The University of Arkansas will break ground Friday on a one-of-a-kind silicon carbide chip research and fabrication facility in south Fayetteville.
The planned Multi-User Silicon Carbide Research and Fabrication Facility, or MUSiC, will be located in the Arkansas Research & Technology Park. The 18,660-SF facility is a long-time labor of love for U of A electrical engineering professor Alan Mantooth and was made possible by a $19 million grant from the National Science Foundation and another $5.4 million from the Army Research Laboratory.
Mantooth promoted the MUSiC project at the CHIPS America summit Thursday at the Don Tyson Center for Agricultural Sciences in Fayetteville. U of A Chancellor Charles Robinson, U.S. Rep. Steve Womack and state Commerce Secretary Hugh McDonald also spoke of the importance of the MUSiC facility at the summit.
“The key is it is not like any other facility in the world,” Mantooth said. “I know because I’ve been trying to find one to use for the last 10 years. They don’t exist.”
The facility will research, develop and build silicon carbide semiconductor chips that can be used in a myriad of products. Mantooth said silicon carbide chips are more useful than traditional silicon chips because they can stand temperatures up to 500 degree Celsius, meaning they can be used in natural gas turbines for example.

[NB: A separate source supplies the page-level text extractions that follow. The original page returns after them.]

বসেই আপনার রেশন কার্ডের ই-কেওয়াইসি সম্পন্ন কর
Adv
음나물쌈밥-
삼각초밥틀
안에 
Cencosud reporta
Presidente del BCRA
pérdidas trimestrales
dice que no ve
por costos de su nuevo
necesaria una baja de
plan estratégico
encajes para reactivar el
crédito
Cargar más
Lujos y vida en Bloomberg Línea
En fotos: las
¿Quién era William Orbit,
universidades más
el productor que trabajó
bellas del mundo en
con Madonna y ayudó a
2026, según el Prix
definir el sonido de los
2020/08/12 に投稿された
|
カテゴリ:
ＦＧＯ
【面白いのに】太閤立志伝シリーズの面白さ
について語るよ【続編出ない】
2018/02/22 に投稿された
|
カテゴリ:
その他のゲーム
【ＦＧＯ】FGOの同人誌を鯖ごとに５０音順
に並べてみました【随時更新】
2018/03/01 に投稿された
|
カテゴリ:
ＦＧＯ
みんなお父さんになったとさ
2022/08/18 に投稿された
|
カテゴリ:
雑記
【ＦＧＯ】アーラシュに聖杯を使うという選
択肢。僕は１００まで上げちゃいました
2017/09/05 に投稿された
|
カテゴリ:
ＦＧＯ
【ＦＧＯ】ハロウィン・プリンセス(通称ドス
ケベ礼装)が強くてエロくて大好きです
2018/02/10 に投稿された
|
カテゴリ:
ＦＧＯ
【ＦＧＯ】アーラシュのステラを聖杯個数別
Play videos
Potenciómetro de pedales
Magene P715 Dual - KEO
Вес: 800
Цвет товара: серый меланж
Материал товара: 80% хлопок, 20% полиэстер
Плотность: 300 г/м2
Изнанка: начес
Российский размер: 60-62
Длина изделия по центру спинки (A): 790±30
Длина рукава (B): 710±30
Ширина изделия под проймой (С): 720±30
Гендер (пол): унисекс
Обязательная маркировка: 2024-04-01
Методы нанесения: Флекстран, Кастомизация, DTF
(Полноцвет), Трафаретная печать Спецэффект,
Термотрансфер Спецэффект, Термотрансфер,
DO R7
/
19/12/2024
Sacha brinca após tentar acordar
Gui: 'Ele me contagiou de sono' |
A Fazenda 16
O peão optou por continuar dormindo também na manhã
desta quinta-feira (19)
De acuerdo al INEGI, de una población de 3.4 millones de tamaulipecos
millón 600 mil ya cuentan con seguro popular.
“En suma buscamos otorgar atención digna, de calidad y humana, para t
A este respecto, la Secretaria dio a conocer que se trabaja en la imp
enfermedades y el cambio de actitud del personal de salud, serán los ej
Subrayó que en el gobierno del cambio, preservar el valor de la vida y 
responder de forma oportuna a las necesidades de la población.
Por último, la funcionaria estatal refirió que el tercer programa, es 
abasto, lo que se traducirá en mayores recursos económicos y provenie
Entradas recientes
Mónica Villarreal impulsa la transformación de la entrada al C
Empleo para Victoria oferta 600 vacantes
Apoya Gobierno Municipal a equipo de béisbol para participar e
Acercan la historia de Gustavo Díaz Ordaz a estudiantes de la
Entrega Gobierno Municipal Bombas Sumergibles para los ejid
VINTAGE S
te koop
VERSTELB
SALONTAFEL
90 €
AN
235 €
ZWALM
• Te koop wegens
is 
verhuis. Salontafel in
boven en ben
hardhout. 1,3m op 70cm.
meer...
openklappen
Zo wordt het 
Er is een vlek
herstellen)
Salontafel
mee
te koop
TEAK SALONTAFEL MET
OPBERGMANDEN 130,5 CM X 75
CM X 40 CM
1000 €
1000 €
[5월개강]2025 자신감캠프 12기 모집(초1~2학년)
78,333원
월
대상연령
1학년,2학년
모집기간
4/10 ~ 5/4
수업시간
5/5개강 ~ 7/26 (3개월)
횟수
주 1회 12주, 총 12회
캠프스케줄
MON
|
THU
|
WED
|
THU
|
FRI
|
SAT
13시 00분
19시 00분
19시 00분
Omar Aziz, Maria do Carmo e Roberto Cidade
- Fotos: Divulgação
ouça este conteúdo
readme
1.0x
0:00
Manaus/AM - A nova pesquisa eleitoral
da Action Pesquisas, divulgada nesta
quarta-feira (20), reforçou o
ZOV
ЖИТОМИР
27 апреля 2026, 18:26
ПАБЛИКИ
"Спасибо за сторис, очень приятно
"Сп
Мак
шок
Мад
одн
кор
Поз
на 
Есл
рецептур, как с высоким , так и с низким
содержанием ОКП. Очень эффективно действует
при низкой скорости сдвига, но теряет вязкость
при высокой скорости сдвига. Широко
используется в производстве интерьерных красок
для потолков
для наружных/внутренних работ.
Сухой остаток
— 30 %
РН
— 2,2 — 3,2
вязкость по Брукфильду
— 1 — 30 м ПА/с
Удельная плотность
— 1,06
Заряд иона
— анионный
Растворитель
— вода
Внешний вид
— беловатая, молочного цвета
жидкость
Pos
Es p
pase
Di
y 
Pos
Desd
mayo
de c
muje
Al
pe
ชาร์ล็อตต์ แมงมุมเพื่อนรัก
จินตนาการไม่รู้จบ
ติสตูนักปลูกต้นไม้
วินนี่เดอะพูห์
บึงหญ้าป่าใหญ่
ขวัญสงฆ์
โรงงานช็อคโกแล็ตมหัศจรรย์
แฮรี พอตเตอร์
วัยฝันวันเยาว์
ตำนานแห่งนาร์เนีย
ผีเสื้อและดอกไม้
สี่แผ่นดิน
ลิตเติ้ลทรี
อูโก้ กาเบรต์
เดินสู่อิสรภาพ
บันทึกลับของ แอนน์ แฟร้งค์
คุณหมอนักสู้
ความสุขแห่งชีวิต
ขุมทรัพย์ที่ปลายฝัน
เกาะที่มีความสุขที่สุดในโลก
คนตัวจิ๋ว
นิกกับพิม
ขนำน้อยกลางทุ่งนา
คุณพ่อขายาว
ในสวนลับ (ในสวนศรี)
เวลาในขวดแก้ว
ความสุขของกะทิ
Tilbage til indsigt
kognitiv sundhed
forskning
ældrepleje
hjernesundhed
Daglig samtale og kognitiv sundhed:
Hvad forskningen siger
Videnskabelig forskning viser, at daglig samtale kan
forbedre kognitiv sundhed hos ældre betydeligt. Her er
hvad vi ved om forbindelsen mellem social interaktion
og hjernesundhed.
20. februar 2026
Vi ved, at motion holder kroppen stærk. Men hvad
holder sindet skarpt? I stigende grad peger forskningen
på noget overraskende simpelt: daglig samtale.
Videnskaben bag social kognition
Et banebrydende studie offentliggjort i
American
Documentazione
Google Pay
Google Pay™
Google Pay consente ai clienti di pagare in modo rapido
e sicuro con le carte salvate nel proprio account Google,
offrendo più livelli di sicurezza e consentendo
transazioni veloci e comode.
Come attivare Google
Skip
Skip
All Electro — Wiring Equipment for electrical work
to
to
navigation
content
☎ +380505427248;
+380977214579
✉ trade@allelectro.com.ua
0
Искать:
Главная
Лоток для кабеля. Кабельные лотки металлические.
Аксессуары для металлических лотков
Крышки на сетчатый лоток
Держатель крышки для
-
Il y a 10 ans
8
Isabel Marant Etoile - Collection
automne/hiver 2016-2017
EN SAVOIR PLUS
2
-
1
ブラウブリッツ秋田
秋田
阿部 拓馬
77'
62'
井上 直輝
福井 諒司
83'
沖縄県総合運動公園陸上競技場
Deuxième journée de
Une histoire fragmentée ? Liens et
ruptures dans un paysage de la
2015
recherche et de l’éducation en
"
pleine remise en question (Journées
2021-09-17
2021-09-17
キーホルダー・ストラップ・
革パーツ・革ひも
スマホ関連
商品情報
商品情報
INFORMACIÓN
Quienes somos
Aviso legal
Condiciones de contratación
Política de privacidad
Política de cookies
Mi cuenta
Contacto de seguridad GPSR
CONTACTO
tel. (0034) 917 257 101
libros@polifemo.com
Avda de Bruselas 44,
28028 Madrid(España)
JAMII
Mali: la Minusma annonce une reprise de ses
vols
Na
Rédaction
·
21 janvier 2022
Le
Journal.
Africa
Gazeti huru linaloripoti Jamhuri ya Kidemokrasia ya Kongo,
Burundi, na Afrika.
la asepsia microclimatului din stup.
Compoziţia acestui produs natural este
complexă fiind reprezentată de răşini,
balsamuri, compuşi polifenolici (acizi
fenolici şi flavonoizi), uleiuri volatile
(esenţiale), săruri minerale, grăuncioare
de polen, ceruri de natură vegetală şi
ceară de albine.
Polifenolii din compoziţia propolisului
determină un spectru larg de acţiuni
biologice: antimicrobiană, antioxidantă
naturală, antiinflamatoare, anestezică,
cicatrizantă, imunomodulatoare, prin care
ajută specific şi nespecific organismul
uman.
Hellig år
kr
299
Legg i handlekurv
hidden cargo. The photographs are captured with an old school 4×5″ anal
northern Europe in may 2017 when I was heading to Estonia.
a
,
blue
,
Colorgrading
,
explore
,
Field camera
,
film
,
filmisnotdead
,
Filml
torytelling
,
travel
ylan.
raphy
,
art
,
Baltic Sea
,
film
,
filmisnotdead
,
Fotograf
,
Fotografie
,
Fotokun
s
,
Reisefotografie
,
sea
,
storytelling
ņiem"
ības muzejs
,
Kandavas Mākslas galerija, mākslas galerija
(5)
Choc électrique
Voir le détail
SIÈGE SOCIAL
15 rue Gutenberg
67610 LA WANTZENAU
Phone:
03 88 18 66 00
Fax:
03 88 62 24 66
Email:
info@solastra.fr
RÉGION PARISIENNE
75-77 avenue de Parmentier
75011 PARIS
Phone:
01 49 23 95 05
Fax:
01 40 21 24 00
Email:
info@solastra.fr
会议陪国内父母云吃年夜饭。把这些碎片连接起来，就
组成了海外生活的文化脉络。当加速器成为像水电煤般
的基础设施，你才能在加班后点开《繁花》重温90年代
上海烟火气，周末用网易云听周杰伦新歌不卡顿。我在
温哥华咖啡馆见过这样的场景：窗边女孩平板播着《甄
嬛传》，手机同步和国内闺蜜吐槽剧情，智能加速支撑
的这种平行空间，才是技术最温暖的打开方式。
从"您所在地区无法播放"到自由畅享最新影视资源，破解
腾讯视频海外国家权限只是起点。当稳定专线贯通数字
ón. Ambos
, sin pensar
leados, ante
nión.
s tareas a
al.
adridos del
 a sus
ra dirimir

“We are making possible what silicon can not do,” Mantooth said. “We are making possible the impossible. That is what is different. “Arkansas has been one of the cornerstones of this nation … in the silicon carbide space. Now it just continues to grow.”
Mantooth said the NSF grant allowed the UA to buy the equipment needed for the facility that, coupled with other grants, have run the total funding to approximately $30 million. Mantooth said the United States was the pioneer in semiconductor chip production, it has since seen production “bleed” away to other countries.
At the summit, Mantooth showed a list of companies, other universities and government agencies that have already agreed to partner with the UA on the MUSiC facility. MUSiC will be a “low-volume prototyping” facility, Mantooth said, meaning businesses can have a chip produced, try it out on a small sample and then switch over to large-scale manufacturing.
“This fabrication facility will be a magnet to economic development that we seek,” Mantooth said. “We will do research and development, of course. This will be a low-volume prototyping facility that all companies do before going to high volume manufacturing. It fills a manufacturing gap, allows them to try their ideas and then scale.
“We have a chance to bring those big and small players all across the spectrum. [They told us], ‘If you build it, we will come.’ They are lining up and we are ready to go.”
Mantooth said the MUSiC facility “is a 20-year dream” and will feature concepts that have never been done before. Not only will the facility have the entire production line — from research to production to testing to mass production — on site, but each of the six laboratories will have virtual reality and digital equipment capabilities so students in another state can participate in the research and development being done.
Robinson said the MUSiC facility is more proof that the university is making strides in its research investments. Robinson said the university has increased its research expenditures by $20 million in the past year.
“We are excited at the University of Arkansas because our research excellence and commitment is on full display,” Robinson said. “We know we have some of the best talent with regards to faculty in the world. We are excited that the world is now paying greater attention to the excellence that is happening here every day at the University of Arkansas.”
Womack said northwest Arkansas was a perfect spot for such an investment because he called the region an “entrepreneurial center of excellence.”
“This is an ideal place for innovation and investments into the micro electronics field,” Womack said. “It is clear to see the potential we have in this region. The university has positioned itself to be the preeminent university research location for micro electronics.
“One of the reasons I believe the U A is the ideal place for continued micro electronics investment is its proven track record in partnering with industry and successfully leveraging northwest Arkansas’ stellar entrepreneurial ecosystem.”